Advantages of Reverse Osmosis:
- Reverse osmosis significantly reduces salt, most other inorganic material present in the water, and some organic compounds. With a quality carbon filter to remove any organic materials that get through the filter, the purity of the treated water approaches that produced by distillation.
- Microscopic parasites (including viruses) are usually removed by properly functioning RO units, but any defect in the membrane would allow these organisms to flow undetected into the “filtered” water – so they are not recommended for use on biologically unsafe water.
- Though slower than a carbon or sediment water filter, RO systems can typically purify more water per day than distillers and are less expensive to operate and maintain.
- Reverse Osmosis systems also do not use electricity, although because they require relatively high water pressure to operate, they may not work well in some emergency situations.
Disadvantages of Reverse Osmosis:
- Point of Use RO units make only a few gallons of treated water a day for drinking or cooking.
- RO systems waste water. Two to four gallons of “waste” water are flushed down the drain for each gallon of filtered water produced.
- Some pesticides, solvents and other volatile organic chemicals (VOCs) are not completely removed by RO. A good activated carbon post filter is recommended to reduce these contaminants.
- Many factors impact the RO membrane’s efficiency in reducing the amount of contaminant in the water. These include the water’s pH, temperature and pressure; the contaminant’s concentration and chemical properties as well as the membrane type and condition.

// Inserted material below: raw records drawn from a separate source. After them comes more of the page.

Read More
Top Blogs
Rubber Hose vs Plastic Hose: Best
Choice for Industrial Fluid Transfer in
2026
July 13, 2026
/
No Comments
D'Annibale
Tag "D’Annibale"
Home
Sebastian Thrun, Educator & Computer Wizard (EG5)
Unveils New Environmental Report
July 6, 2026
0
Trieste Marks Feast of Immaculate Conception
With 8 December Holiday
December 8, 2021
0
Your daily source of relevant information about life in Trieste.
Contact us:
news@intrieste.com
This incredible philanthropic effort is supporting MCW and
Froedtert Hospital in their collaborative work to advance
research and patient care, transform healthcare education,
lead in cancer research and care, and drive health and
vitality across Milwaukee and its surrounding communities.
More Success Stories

- Although RO filters do not use electricity, they depend on a relatively high water pressure to force the water molecules through the membrane. In an emergency situation where water pressure has been lost, these systems will not function.
- RO systems require maintenance. The pre and post filters and the reverse osmosis membranes must be changed according to the manufacturer’s recommendation, and the storage tank must be cleaned periodically.

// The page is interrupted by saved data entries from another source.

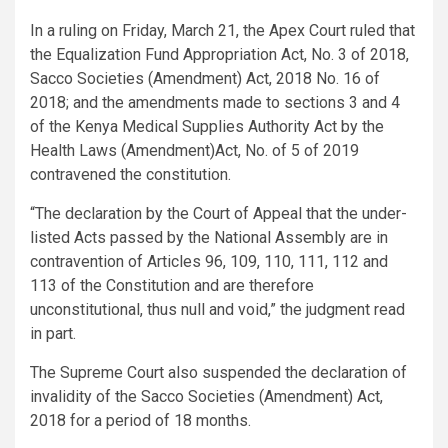
In a ruling on Friday, March 21, the Apex Court ruled that
the Equalization Fund Appropriation Act, No. 3 of 2018,
Sacco Societies (Amendment) Act, 2018 No. 16 of
2018; and the amendments made to sections 3 and 4
of the Kenya Medical Supplies Authority Act by the
Health Laws (Amendment)Act, No. of 5 of 2019
contravened the constitution.
“The declaration by the Court of Appeal that the under-
listed Acts passed by the National Assembly are in
contravention of Articles 96, 109, 110, 111, 112 and
113 of the Constitution and are therefore
unconstitutional, thus null and void,” the judgment read
in part.
The Supreme Court also suspended the declaration of
invalidity of the Sacco Societies (Amendment) Act,
2018 for a period of 18 months.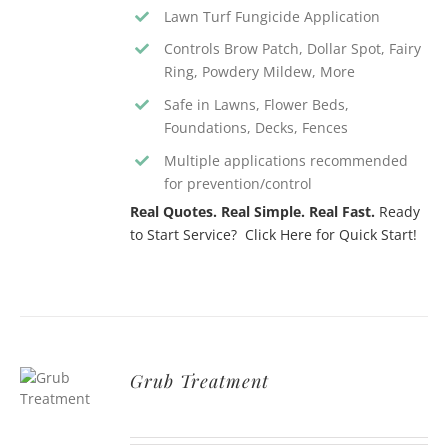
Lawn Turf Fungicide Application
Controls Brow Patch, Dollar Spot, Fairy
Ring, Powdery Mildew, More
Safe in Lawns, Flower Beds,
Foundations, Decks, Fences
Multiple applications recommended
for prevention/control
Real Quotes. Real Simple. Real Fast.
Ready
to Start Service? Click Here for Quick Start!
Grub Treatment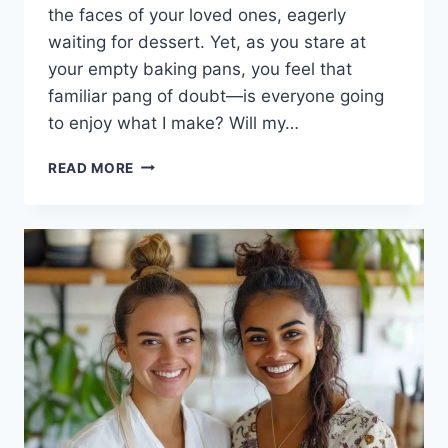
the faces of your loved ones, eagerly
waiting for dessert. Yet, as you stare at
your empty baking pans, you feel that
familiar pang of doubt—is everyone going
to enjoy what I make? Will my…
PISTACHIO
READ MORE
ROSE
BAKLAVA
LAYER
CAKE:
INDULGE
IN
CREAMY
BLISS!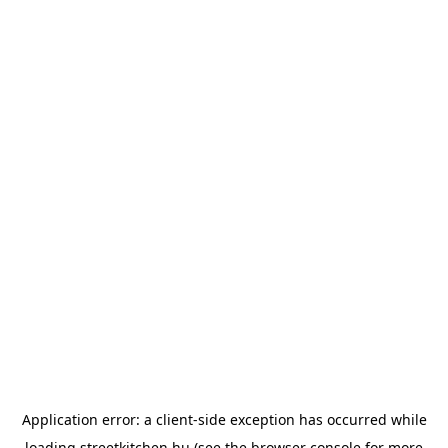
Application error: a
client
-side exception has occurred while
loading
streetkitchen.hu
(see the
browser console
for more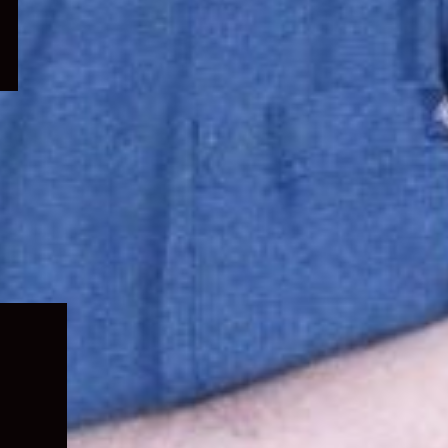
Expand
child
menu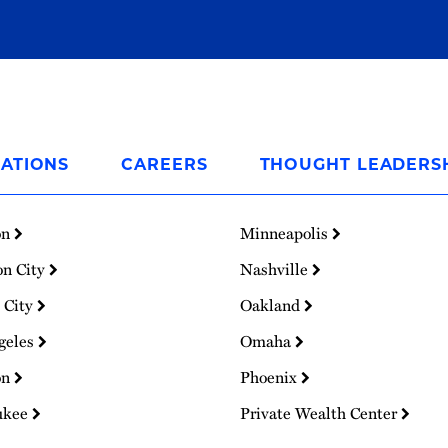
ATIONS
CAREERS
THOUGHT LEADERS
on
Minneapolis
on City
Nashville
 City
Oakland
geles
Omaha
on
Phoenix
ukee
Private Wealth Center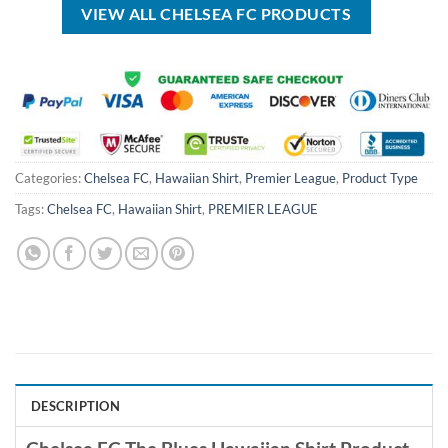
VIEW ALL CHELSEA FC PRODUCTS
Categories:
Chelsea FC
,
Hawaiian Shirt
,
Premier League
,
Product Type
Tags:
Chelsea FC
,
Hawaiian Shirt
,
PREMIER LEAGUE
DESCRIPTION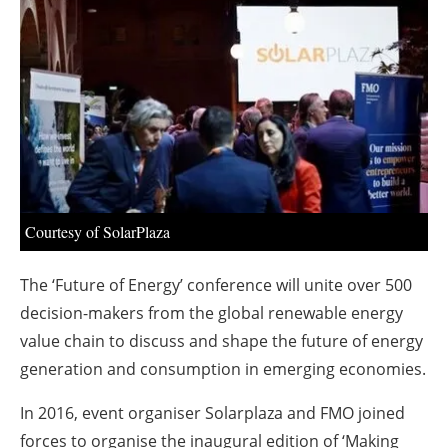
About us
Newsletters
Courtesy of SolarPlaza
The ‘Future of Energy’ conference will unite over 500
decision-makers from the global renewable energy
value chain to discuss and shape the future of energy
generation and consumption in emerging economies.
In 2016, event organiser Solarplaza and FMO joined
forces to organise the inaugural edition of ‘Making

- Damaged membranes are not easily detected, so it is hard to tell if the system is functioning normally and safely.
Atmospheric Water Generators (AWG):
Atmospheric Water Generators represent an incredible technological breakthrough. Drinkable Air AWG machines create pure, fresh drinking water out of the air we breathe. AWG units are humidity and temperature driven; meaning the higher the humidity in the atmosphere the more water the machine will produce. Humidity is part of the earths hydrologic cycle. The water that is produced by the AWG converting moisture in the air to water contains no contaminates, bacteria or other microorganisms.

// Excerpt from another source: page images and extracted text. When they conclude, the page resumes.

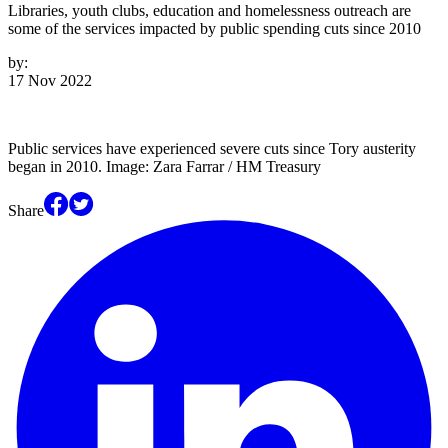
Libraries, youth clubs, education and homelessness outreach are
some of the services impacted by public spending cuts since 2010
by:
17 Nov 2022
Public services have experienced severe cuts since Tory austerity
began in 2010. Image: Zara Farrar / HM Treasury
Share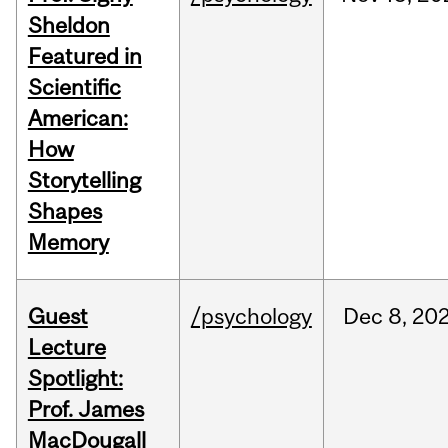
Sheldon
Featured in
Scientific
American:
How
Storytelling
Shapes
Memory
Guest
/psychology
Dec
8,
20
Lecture
Spotlight:
Prof. James
MacDougall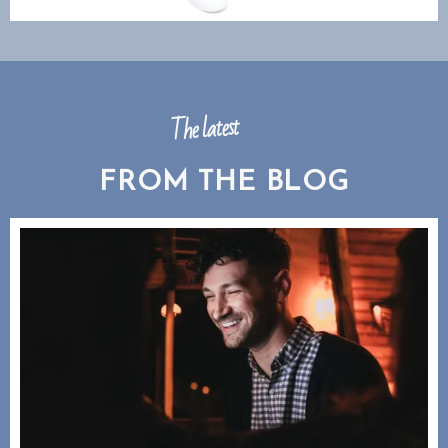
The latest
FROM THE BLOG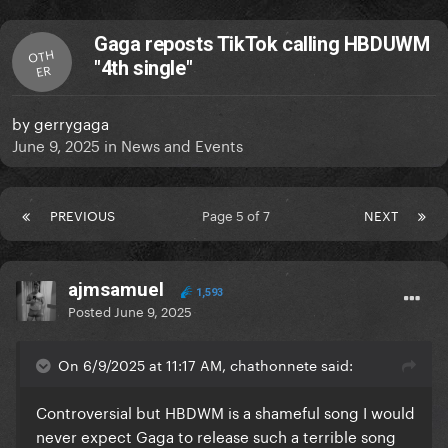
Gaga reposts TikTok calling HBDUWM
OTH
"4th single"
ER
by
gerrygaga
June 9, 2025
in
News and Events
PREVIOUS
Page 5 of 7
NEXT
ajmsamuel
1,593
Posted
June 9, 2025
On 6/9/2025 at 11:17 AM, chathonnete said:
Controversial but HBDWM is a shameful song I would
never expect Gaga to release such a terrible song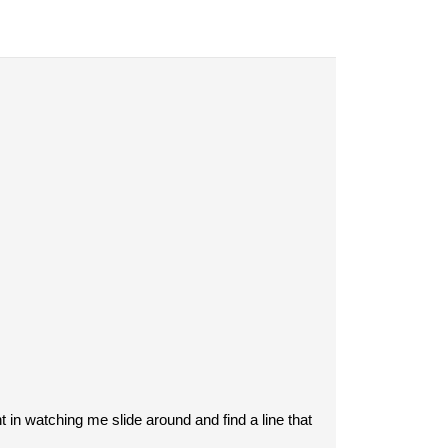
in watching me slide around and find a line that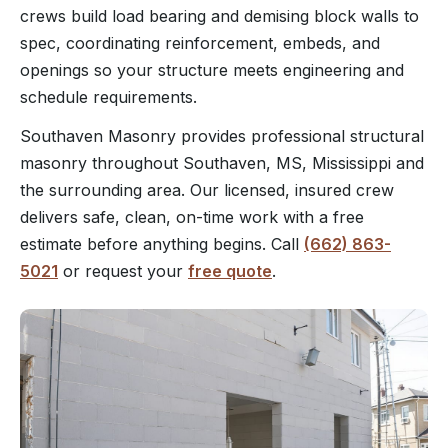
crews build load bearing and demising block walls to
spec, coordinating reinforcement, embeds, and
openings so your structure meets engineering and
schedule requirements.
Southaven Masonry provides professional structural
masonry throughout Southaven, MS, Mississippi and
the surrounding area. Our licensed, insured crew
delivers safe, clean, on-time work with a free
estimate before anything begins. Call
(662) 863-
5021
or request your
free quote
.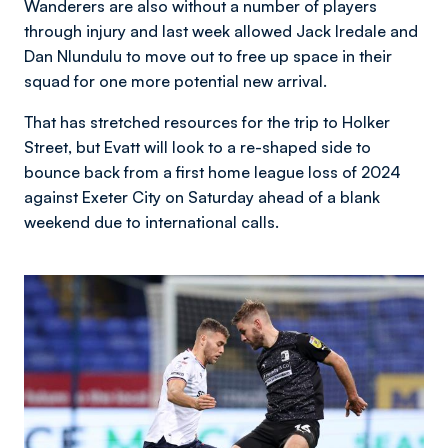
Wanderers are also without a number of players
through injury and last week allowed Jack Iredale and
Dan Nlundulu to move out to free up space in their
squad for one more potential new arrival.
That has stretched resources for the trip to Holker
Street, but Evatt will look to a re-shaped side to
bounce back from a first home league loss of 2024
against Exeter City on Saturday ahead of a blank
weekend due to international calls.
Image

Drinkable Air patented EnviroGuardTM purification system uses Ozone and GAC filters to ensure 100% pure water at all times. Drinkable Air AWG units carry the name “Chameleon”1 for branding and customer awareness.
How Atmospheric Water Generators work
- The Drinkable Air AWG first pulls air through an electrostatic filter, removing 99% of all air born particles.
- A condensation unit receives this clean humid airflow and condenses water vapor into liquid.
- As the machine collects the water, it drops into a collection tank where it is immediately Ozonated to kill all bacterial contaminates.
- The entire tank is chilled and this cool refreshing water is then pumped through a granulated activated carbon (GAC) filter which filters out any excess Ozone and makes the water taste great.